In Julie A. Gardiner v. State of Indiana, No. 08A02-0810-CR-874, Julie Gardner appealed her sentence for dealing in methamphetamine within 1,000 feet of a public park as a Class A felony. She argued the trial court erred when it determined Indiana Code Section 35-50-2-2(b)(1), the non-suspension rule, prohibited the court from suspending any portion of her statutory minimum 20-year sentence because she had a prior Class D felony conviction in Hamilton County that was later reduced to a Class A misdemeanor following a plea agreement and her successful completion of one year on probation.

No Indiana court had addressed the issue of whether a reduction of a prior conviction from a felony to a misdemeanor pursuant to a plea agreement affects the application of the non-suspension rule. Based on Hutcherson v. State, 411 N.E.2d 962 (Ind. 1982), only a reversal or vacation of a prior conviction could allow for Gardiner's dealing in methamphetamine sentence to be reduced under the non-suspension rule. If the Hamilton County trial court had immediately reduced her prior felony to the misdemeanor, then the trial court would have had the discretion to order a suspended sentence now, Judge Margret Robb wrote for the majority. However, since that court postponed the reduction, Gardiner still had the Class D felony conviction on her record when she was convicted and sentenced for Class A felony dealing in methamphetamine, and the trial court couldn't reduce her sentence beyond the statutory minimum.

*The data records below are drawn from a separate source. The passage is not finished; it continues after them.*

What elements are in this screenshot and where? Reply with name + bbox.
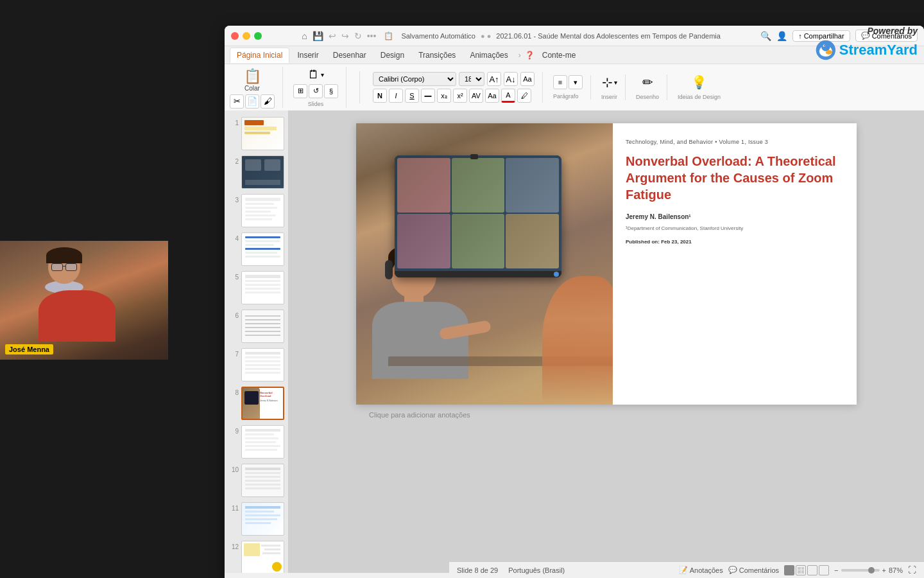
zoom-plus-btn[interactable]: + bbox=[882, 566, 886, 574]
paste-button[interactable]: 📋 Colar bbox=[239, 67, 266, 93]
slide-item-6[interactable]: 6 bbox=[227, 308, 286, 344]
slide-item-4[interactable]: 4 bbox=[227, 231, 286, 267]
published-label: Published on: bbox=[626, 239, 660, 245]
streamyard-duck-icon bbox=[815, 37, 837, 63]
slide-number-1: 1 bbox=[228, 117, 239, 127]
svg-point-2 bbox=[821, 42, 830, 51]
reset-button[interactable]: ↺ bbox=[309, 84, 323, 98]
minimize-button[interactable] bbox=[243, 32, 250, 40]
decrease-font-btn[interactable]: A↓ bbox=[504, 72, 518, 86]
cut-button[interactable]: ✂ bbox=[230, 94, 244, 109]
comments-status-btn[interactable]: 💬 Comentários bbox=[728, 566, 779, 574]
align-left-btn[interactable]: ≡ bbox=[553, 75, 567, 89]
monitor-frame bbox=[395, 155, 561, 277]
highlight-btn[interactable]: 🖊 bbox=[517, 89, 531, 103]
slide-thumb-10[interactable] bbox=[241, 464, 284, 497]
notes-area[interactable]: Clique para adicionar anotações bbox=[356, 405, 857, 425]
tab-desenhar[interactable]: Desenhar bbox=[327, 48, 373, 62]
bold-btn[interactable]: N bbox=[373, 89, 387, 103]
slide-thumb-3[interactable] bbox=[241, 194, 284, 227]
slide-content-area: Technology, Mind, and Behavior • Volume … bbox=[289, 110, 924, 573]
layout-button[interactable]: ⊞ bbox=[293, 84, 307, 98]
spacing-btn[interactable]: AV bbox=[469, 89, 483, 103]
align-dropdown-btn[interactable]: ▾ bbox=[569, 75, 583, 89]
save-icon: 💾 bbox=[312, 31, 323, 41]
slide-thumb-9[interactable] bbox=[241, 425, 284, 459]
slide-thumb-4[interactable] bbox=[241, 232, 284, 266]
normal-view-btn[interactable] bbox=[784, 565, 794, 575]
superscript-btn[interactable]: x² bbox=[453, 89, 467, 103]
font-size-select[interactable]: 18 bbox=[459, 72, 484, 86]
increase-font-btn[interactable]: A↑ bbox=[487, 72, 501, 86]
case-btn[interactable]: Aa bbox=[485, 89, 499, 103]
slide-item-8[interactable]: 8 Nonverbal Overload Jeremy N. Bailenson bbox=[227, 385, 286, 421]
font-family-select[interactable]: Calibri (Corpo) bbox=[373, 72, 456, 86]
tab-inserir[interactable]: Inserir bbox=[291, 48, 325, 62]
language-label: Português (Brasil) bbox=[508, 566, 565, 574]
presenter-silhouette bbox=[38, 250, 116, 342]
copy-button[interactable]: 📄 bbox=[245, 94, 259, 109]
slide-thumb-1[interactable] bbox=[241, 117, 284, 150]
slide-item-7[interactable]: 7 bbox=[227, 347, 286, 383]
tab-animacoes[interactable]: Animações bbox=[463, 48, 514, 62]
slide-number-10: 10 bbox=[228, 464, 239, 473]
slide-number-2: 2 bbox=[228, 155, 239, 165]
slide-item-2[interactable]: 2 bbox=[227, 154, 286, 190]
slide-thumb-6[interactable] bbox=[241, 310, 284, 343]
slide-item-11[interactable]: 11 bbox=[227, 501, 286, 537]
underline-btn[interactable]: S bbox=[405, 89, 419, 103]
save-status: ● ● bbox=[481, 32, 491, 40]
clipboard-group: 📋 Colar ✂ 📄 🖌 bbox=[230, 67, 283, 108]
slide-thumb-2[interactable] bbox=[241, 155, 284, 189]
clear-format-btn[interactable]: Aa bbox=[520, 72, 535, 86]
maximize-button[interactable] bbox=[254, 32, 262, 40]
zoom-minus-btn[interactable]: − bbox=[834, 566, 838, 574]
stream-text: Stream bbox=[839, 42, 887, 58]
zoom-slider[interactable] bbox=[841, 569, 880, 572]
slide-item-9[interactable]: 9 bbox=[227, 424, 286, 460]
insert-btn[interactable]: ⊹ ▾ bbox=[602, 74, 617, 90]
help-icon[interactable]: ❓ bbox=[525, 51, 535, 60]
tab-conte-me[interactable]: Conte-me bbox=[536, 48, 583, 62]
video-tile-1 bbox=[397, 158, 450, 213]
notes-placeholder: Clique para adicionar anotações bbox=[369, 411, 470, 419]
more-tabs-icon[interactable]: › bbox=[516, 51, 524, 60]
strikethrough-btn[interactable]: — bbox=[421, 89, 435, 103]
slide-item-12[interactable]: 12 bbox=[227, 539, 286, 573]
close-button[interactable] bbox=[231, 32, 239, 40]
slide-thumb-12[interactable] bbox=[241, 541, 284, 573]
search-icon[interactable]: 🔍 bbox=[760, 31, 771, 41]
italic-btn[interactable]: I bbox=[389, 89, 403, 103]
reading-view-btn[interactable] bbox=[807, 565, 817, 575]
font-color-btn[interactable]: A bbox=[501, 89, 515, 103]
slide-sorter-btn[interactable] bbox=[796, 565, 806, 575]
fit-page-btn[interactable]: ⛶ bbox=[908, 565, 916, 575]
slide-item-10[interactable]: 10 bbox=[227, 462, 286, 498]
slide-thumb-5[interactable] bbox=[241, 271, 284, 304]
slide8-title-preview: Nonverbal Overload bbox=[260, 391, 282, 398]
tab-design[interactable]: Design bbox=[374, 48, 411, 62]
webcam-device bbox=[470, 154, 478, 159]
format-painter-button[interactable]: 🖌 bbox=[261, 94, 275, 109]
section-button[interactable]: § bbox=[324, 84, 338, 98]
slide-thumb-8[interactable]: Nonverbal Overload Jeremy N. Bailenson bbox=[241, 387, 284, 420]
slide-item-5[interactable]: 5 bbox=[227, 270, 286, 306]
slide-item-1[interactable]: 1 bbox=[227, 116, 286, 152]
slide-item-3[interactable]: 3 bbox=[227, 193, 286, 229]
subscript-btn[interactable]: x₂ bbox=[437, 89, 451, 103]
tab-transicoes[interactable]: Transições bbox=[412, 48, 462, 62]
status-right: 📝 Anotações 💬 Comentários − bbox=[679, 565, 916, 575]
new-slide-btn[interactable]: 🗒 ▾ bbox=[308, 68, 324, 82]
tab-pagina-inicial[interactable]: Página Inicial bbox=[230, 48, 289, 63]
slide-thumb-11[interactable] bbox=[241, 502, 284, 536]
slide-thumb-7[interactable] bbox=[241, 348, 284, 381]
redo-icon: ↪ bbox=[341, 31, 349, 41]
video-call-screen bbox=[395, 155, 561, 271]
paragraph-group: ≡ ▾ Parágrafo bbox=[553, 75, 591, 100]
font-group: Calibri (Corpo) 18 A↑ A↓ Aa N I S — x₂ x… bbox=[373, 72, 543, 103]
slide-canvas[interactable]: Technology, Mind, and Behavior • Volume … bbox=[356, 123, 857, 405]
presentation-mode-btn[interactable] bbox=[819, 565, 829, 575]
doc-icon: 📋 bbox=[384, 31, 393, 40]
account-icon[interactable]: 👤 bbox=[776, 31, 787, 41]
notes-btn[interactable]: 📝 Anotações bbox=[679, 566, 723, 574]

The split court was sympathetic to the argument that the non-suspension rule under these circumstances doesn't take into account Gardiner's good behavior after she was sentenced and Judge Robb wrote the judges were frustrated by a sentencing scheme "that so illogically limits the judge's discretion." The majority invited the legislature to consider amending the statutes to provide more judicial discretion.

The majority noted this holding only applies when a defendant is initially convicted or pleads guilty and is sentenced to a Class D felony and the conviction is later modified; it does not apply when a defendant is found guilty of a Class D felony but the trial court enters a conviction for a Class A misdemeanor pursuant to I.C. 35-50-2-7(b).

Judge Elaine Brown dissented, writing she wouldn't give the non-suspension rule such a strict interpretation as to tie the trial court's hands in suspending a minimum sentence when circumstances warrant a modification.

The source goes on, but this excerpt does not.